- Active: 2015–2024
- Country: Ba'athist Syria
- Allegiance: Syrian Arab Armed Forces
- Branch: Syrian Arab Army
- Type: Armoured division
- Role: Armoured warfare
- Size: up to 15,000 soldiers (2019)
- Part of: 1st Corps
- Garrison/HQ: Latakia
- Nickname: "Death Brigade" (76th Brigade)
- Engagements: Syrian Civil War Northwestern Syria offensive (October–November 2015); 2015–2016 Latakia offensive; 2016 Latakia offensive; Operation Dawn of Idlib; ;

Commanders
- Current Commander: Maj. Gen. Haitham Assaf

= 6th Armored Division (Syria) =

The 6th Armored Division (الفرقة المدرعة السادسة) was a formation of the Syrian Army responsible for securing the northeastern approach to Latakia. The division was part of the Syrian Army's 1st Corps prior to the fall of Ba'athist Syria.

==Command structure==
- 6th Armored Division (2022)
- 76th Armored Brigade
- 85th Armored Brigade
- 88th Armored Brigade
- 55th Mechanized Brigade
- 45th Special Forces Regiment

== Combat history ==
=== 4th Corps (2015–2018)===
Two new corps have been established since the civil war began in 2011. In October 2015, the 4th Assault Army Corps (Arabic: 4 فيلق اقتحام), or "4th Volunteer Assault Corps" also called the Fourth Legion, was established in the northeast. The 4th Corps was a new formation of the Syrian Army, organized with Russian help. The original plan for the unit was to reorganize the weakened regular army units as well as irregular pro-government militias, including some National Defence Forces (NDF) units, in the governorates of Latakia as well as Tartus, and on the al-Ghab Plain. These forces would be trained, organized and armed by the Russian Armed Forces, so that they could become "special" ground forces which would retake northwestern Syria with Russian air support.

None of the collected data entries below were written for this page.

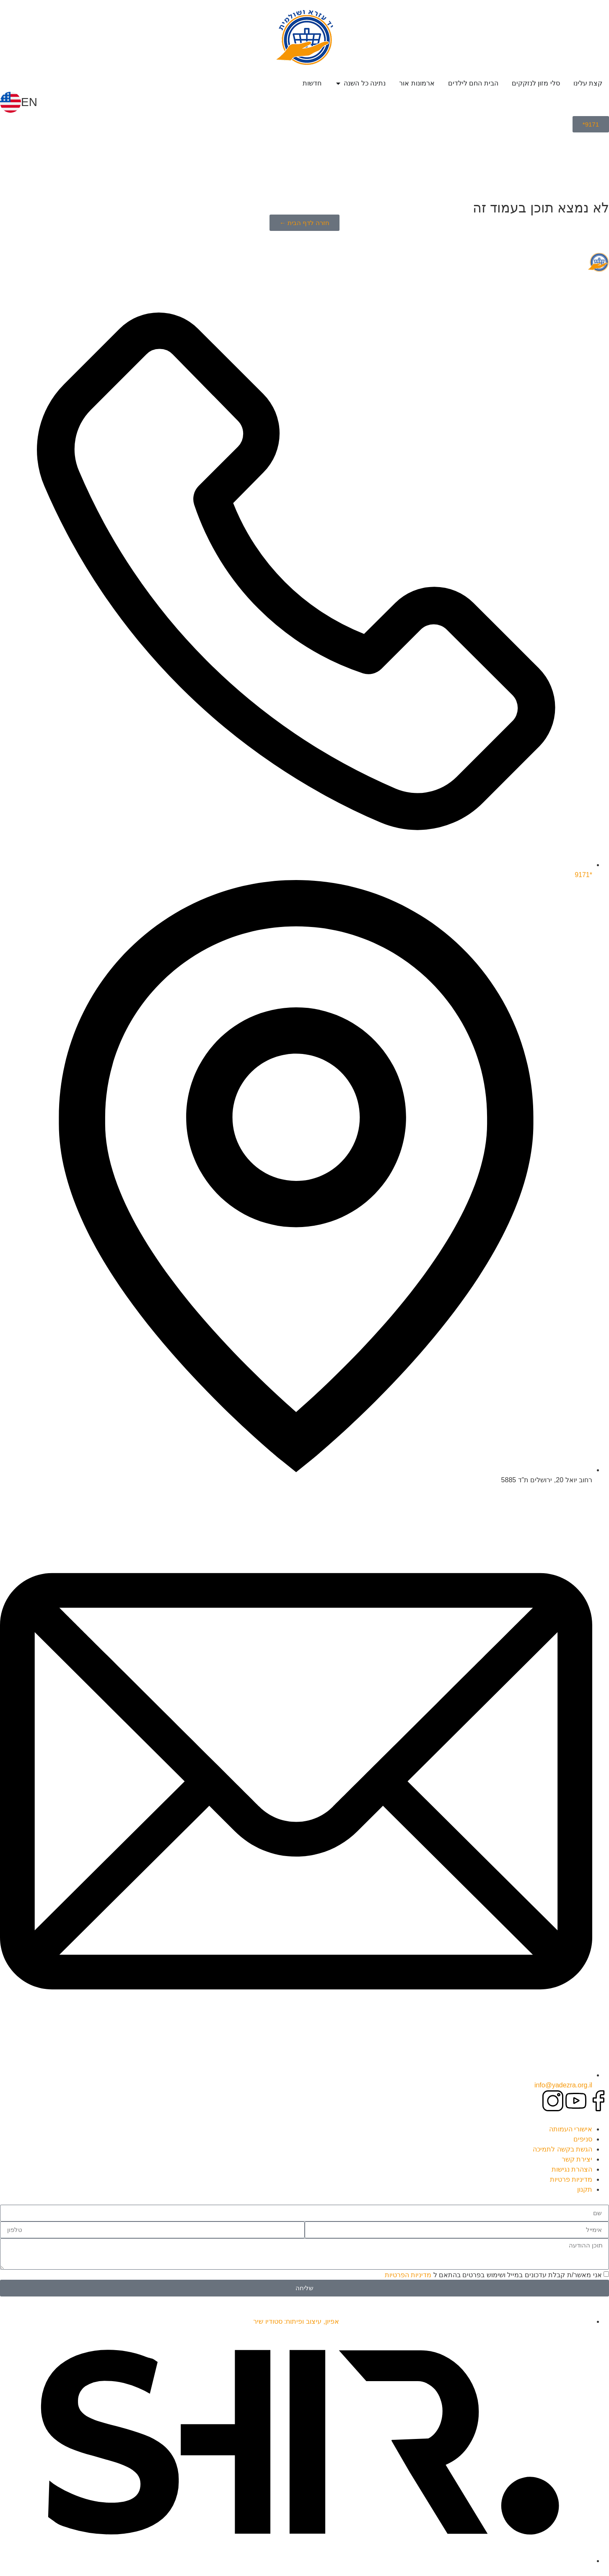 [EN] (10, 102)
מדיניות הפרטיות (408, 2274)
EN (29, 102)
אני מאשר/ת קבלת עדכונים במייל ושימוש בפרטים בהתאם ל (493, 2274)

When the 4th Corps was subsequently organized in fall 2015, forces of widely different origins were included: the 103rd Republican Guard Brigade which would serve as HQ for the new corps, along with troops drawn from the 3rd and 4th Divisions, as well as Ba'ath Party, NDF, and Alawite militias. The Alawite fighters were organized into 12 units which fought under the joint command of Russian, Syrian, and Iranian officers. The remained units were grouped into four volunteer brigades, while several smaller Russian units were assigned to it in a support role. Directly paid by the Republican Guard and the government, the 4th Corps was described by Carnegie Middle East Center's expert Kheder Khaddour a formation that "blends army and militia forces".

Although the 4th Corps' initial operations such as during the 2015–16 Latakia offensive and Northwestern Syria offensive (October–November 2015) were relatively successful, the inclusion of more militias into the corps remained elusive. This was probably due to the fact that Iran remained unwilling to allow Syrian units under its control to be integrated to a primarily Russian-led formation, while many militias generally resisted any attempts to reduce their autonomy by including them in the 4th Corps. As a result, the 4th Corps remained mostly limited to Latakia, where it continued to be active. As its performance during the 2016 Latakia offensive was lacking, however, its overall commander Maj. Gen. Shuqi Yusuf was dismissed in July 2016.

Overall, the 4th Corps did not "live up to Moscow's expectations" and failed, because its Syrian commanders "demonstrated poor performance", despite the fact that the corps had actually succeeded in reforming the included militias into a "disciplined, organized military force". Gregory Waters wrote via Twitter in November 2018 that: "..the 6th Division [was] one of two divisions created under the Russian-built 4th Corps back in 2015. The 4th Corps project largely failed & the 6th & 2nd Divisions have remained in Latakia since."

===After the 4th Corps (2018–present)===
The 45th Special Forces Regiment, formerly an independent unit under the command of the Special Forces branch of the SAA, was incorporated into the 6th Division by late 2018. The 45th Regiment had remained in Latakia after retreating from Jisr ash-Shughur in May 2015. Since 2019, the 6th Division was again reorganized into a regular military unit with additional armored and mechanized brigades (55th, 76th and 88th).